UCD School of Computer Science, University College Dublin, Dublin, Ireland.
School of Medicine, Department of Dermatology, Hacettepe University, Ankara, Turkey.
Clin Exp Dermatol. 2024 Jul 19;49(8):783-792. doi: 10.1093/ced/llae119.

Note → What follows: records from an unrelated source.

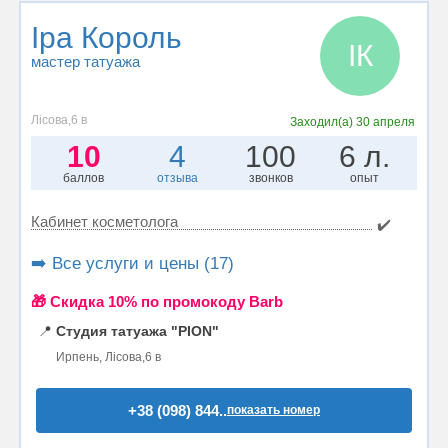
Іра Король
ІК
мастер татуажа
Лісова,6 в
Заходил(а)
30 апреля
10
4
100
6 л.
баллов
отзыва
звонков
опыт
Кабинет косметолога
✔️
➡️ Все услуги и цены (17)
🎁 Cкидка 10% по промокоду Barb
📍
Студия татуажа "PION"
Ирпень, Лісова,6 в
+38 (098) 844..
показать номер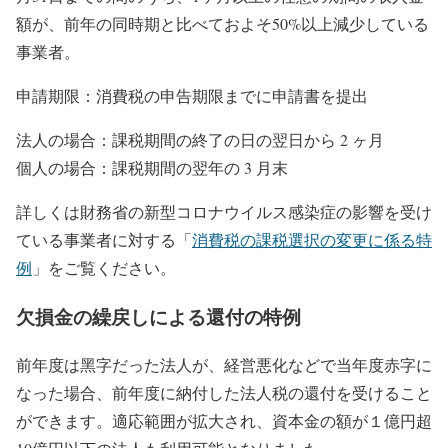
額が、前年の同時期と比べておよそ50%以上減少している
事業者。
申請期限：消費税の申告期限までに申請書を提出
法人の場合：課税期間の終了の日の翌日から 2 ヶ月
個人の場合：課税期間の翌年の 3 月末
詳しくは財務省の新型コロナウイルス感染症の影響を受け
ている事業者に対する「
消費税の課税選択の変更に係る特
例
」をご覧ください。
欠損金の繰戻しによる還付の特例
前年度は⿊字だった法⼈が、経営悪化などで当年度⾚字に
なった場合、前年度に納付した法⼈税の還付を受けること
ができます。適応範囲が拡大され、資本金の額が１億円超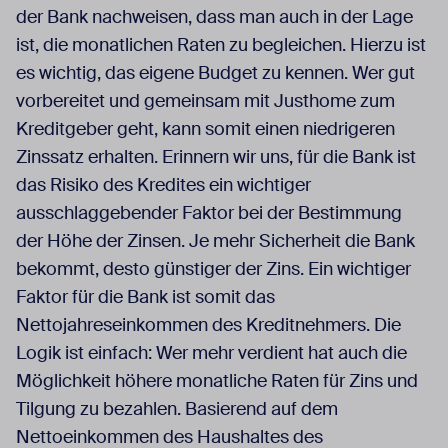
der Bank nachweisen, dass man auch in der Lage
ist, die monatlichen Raten zu begleichen. Hierzu ist
es wichtig, das eigene Budget zu kennen. Wer gut
vorbereitet und gemeinsam mit Justhome zum
Kreditgeber geht, kann somit einen niedrigeren
Zinssatz erhalten. Erinnern wir uns, für die Bank ist
das Risiko des Kredites ein wichtiger
ausschlaggebender Faktor bei der Bestimmung
der Höhe der Zinsen. Je mehr Sicherheit die Bank
bekommt, desto günstiger der Zins. Ein wichtiger
Faktor für die Bank ist somit das
Nettojahreseinkommen des Kreditnehmers. Die
Logik ist einfach: Wer mehr verdient hat auch die
Möglichkeit höhere monatliche Raten für Zins und
Tilgung zu bezahlen. Basierend auf dem
Nettoeinkommen des Haushaltes des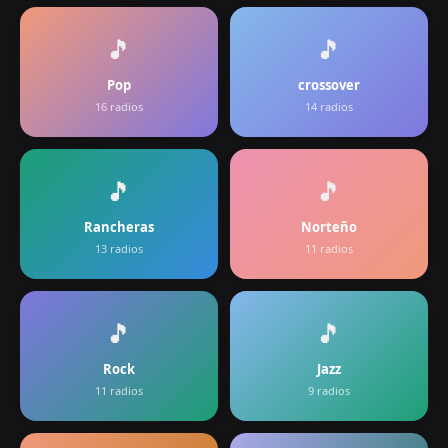
🎵
🎵
Pop
crossover
16
radios
14
radios
🎵
🎵
Rancheras
Norteño
13
radios
11
radios
🎵
🎵
Rock
Jazz
11
radios
9
radios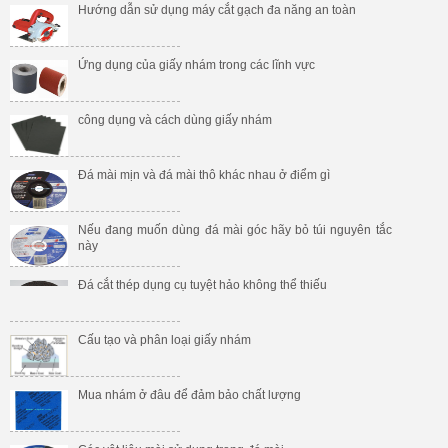
Hướng dẫn sử dụng máy cắt gạch đa năng an toàn
Ứng dụng của giấy nhám trong các lĩnh vực
công dụng và cách dùng giấy nhám
Đá mài mịn và đá mài thô khác nhau ở điểm gì
Nếu đang muốn dùng đá mài góc hãy bỏ túi nguyên tắc
này
Đá cắt thép dụng cụ tuyệt hảo không thể thiếu
Cấu tạo và phân loại giấy nhám
Mua nhám ở đâu để đảm bảo chất lượng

The integration of artificial intelligence (AI) in healthcare, particularly in the field of dermatology, has experienced significant progress through the creation of advanced tools such as the Large Language and Vision Assistant (LLaVA). This comprehensive review examines whether LLaVA represents a significant breakthrough or merely a passing trend in dermatological practice. By incorporating both language and visual analysis capabilities, LLaVA aims to support enhanced diagnostic accuracy, patient engagement and customized treatment planning, as evidenced by current research and case studies. However, its practical utility in a clinical setting remains a subject of debate. We explore the visual assistant chatbot's potential in improving diagnostic precision, especially in analysing skin lesions and conditions that are visually complex. The tool's capacity to process and interpret dermatological images using advanced algorithms could aid clinicians in the early detection and management of skin diseases. Furthermore, LLaVA's interactive nature potentially improves patient education and adherence to treatment protocols. Despite these advantages, there are noteworthy limitations and risks. The accuracy of LLaVA in handling atypical or rare dermatological cases is an area of concern. The tool's reliance on existing medical data raises questions about bias and the generalizability of its findings. Additionally, ethical considerations, such as patient data privacy and the potential for overreliance on AI in clinical decision making, are critical issues that need addressing. This article aims to provide dermatologists with a comprehensive understanding of LLaVA's capabilities and limitations. We discuss practical guidelines for its integration into research and clinical educational augmentation, ensuring that dermatologists can make informed decisions about employing this technology for the enhancement of patient care and treatment outcomes. The question remains: is LLaVA a game changer in dermatology, or is it just hype? This review endeavours to answer this, establishing a foundation for knowledgeable and efficient application of visual AI chatbots in dermatology practices.
人工智能(AI)在医疗保健领域的融合,特别是在皮肤病学领域,通过创建高级工具如大型语言和视觉助理(LLaVA)取得了显著进展。本综合综述考察了 LLaVA 是否代表了皮肤病学实践中的重大突破还是仅仅是一种流行趋势。通过结合语言和视觉分析能力,LLaVA 旨在支持提高诊断准确性、患者参与度和定制治疗计划,这一点可以从当前的研究和案例研究中得到证明。然而,它在临床环境中的实际效用仍然存在争议。我们探讨了视觉助手聊天机器人在提高诊断精度方面的潜力,特别是在分析视觉复杂的皮肤病变和情况方面。该工具使用先进算法处理和解释皮肤科图像的能力可以帮助临床医生早期发现和管理皮肤疾病。此外,LLaVA 的交互性质有可能改善患者的教育和治疗方案的依从性。尽管有这些优势,但也存在值得关注的局限性和风险。LLaVA 在处理非典型或罕见皮肤病病例方面的准确性是一个令人关注的问题。该工具对现有医疗数据的依赖引发了关于其发现的偏见和普遍性的问题。此外,患者数据隐私和在临床决策中过度依赖人工智能等伦理问题是需要解决的关键问题。本文旨在为皮肤科医生提供对 LLaVA 的能力和局限性的全面了解。我们讨论了将其集成到研究和临床教育中的实用指南,以确保皮肤科医生能够做出明智的决策,利用这项技术增强患者护理和治疗效果。问题仍然存在:LLaVA 是否是皮肤病学的游戏规则改变者,还是只是炒作?本综述旨在回答这个问题,为皮肤科实践中视觉 AI 聊天机器人的知识和高效应用奠定基础。